Single by Nigel Olsson

from the album Nigel
- B-side: "Living in a Fantasy"
- Released: December 1978
- Genre: Soft rock
- Length: 3:45
- Label: Bang
- Songwriter: Carl Storie
- Producer: Paul Davis

Nigel Olsson singles chronology
| "Say Goodbye to Hollywood" (1978) | "Dancin' Shoes" (1978) | "Little Bit of Soap" (1979) |

= Dancin' Shoes =

"Dancin' Shoes" is a song written by Carl Storie and performed by Nigel Olsson. It reached No. 8 on the U.S. adult contemporary chart and No. 18 on the Billboard pop chart in 1979. The song was featured on his 1979 album, Nigel.
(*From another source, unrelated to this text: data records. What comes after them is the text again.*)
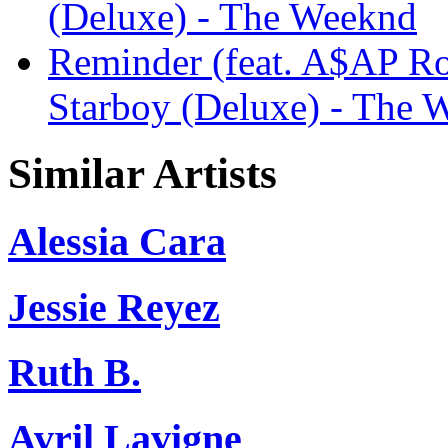
(Deluxe) - The Weeknd
Reminder (feat. A$AP R
Starboy (Deluxe) - The 
Similar Artists
Alessia Cara
Jessie Reyez
Ruth B.
Avril Lavigne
The song was produced by Paul Davis.

The single ranked No. 96 on Billboard's Year-End Hot 100 singles of 1979.

==Charts==
===Weekly charts===

| Chart (1979) | Peak position |
|---|---|
| Australia (Kent Music Report) | 62 |

===Year-end charts===

| Year-end chart (1979) | Rank |
|---|---|
| US Top Pop Singles (Billboard) | 96 |

==Other versions==
- Storie's band, Faith Band, released a version of the song as a single in 1978 at the same time as Olsson's that reached No. 54 on the Billboard Hot 100.
- Hughie Thomasson released a version of the song on his 1999 album, So Low.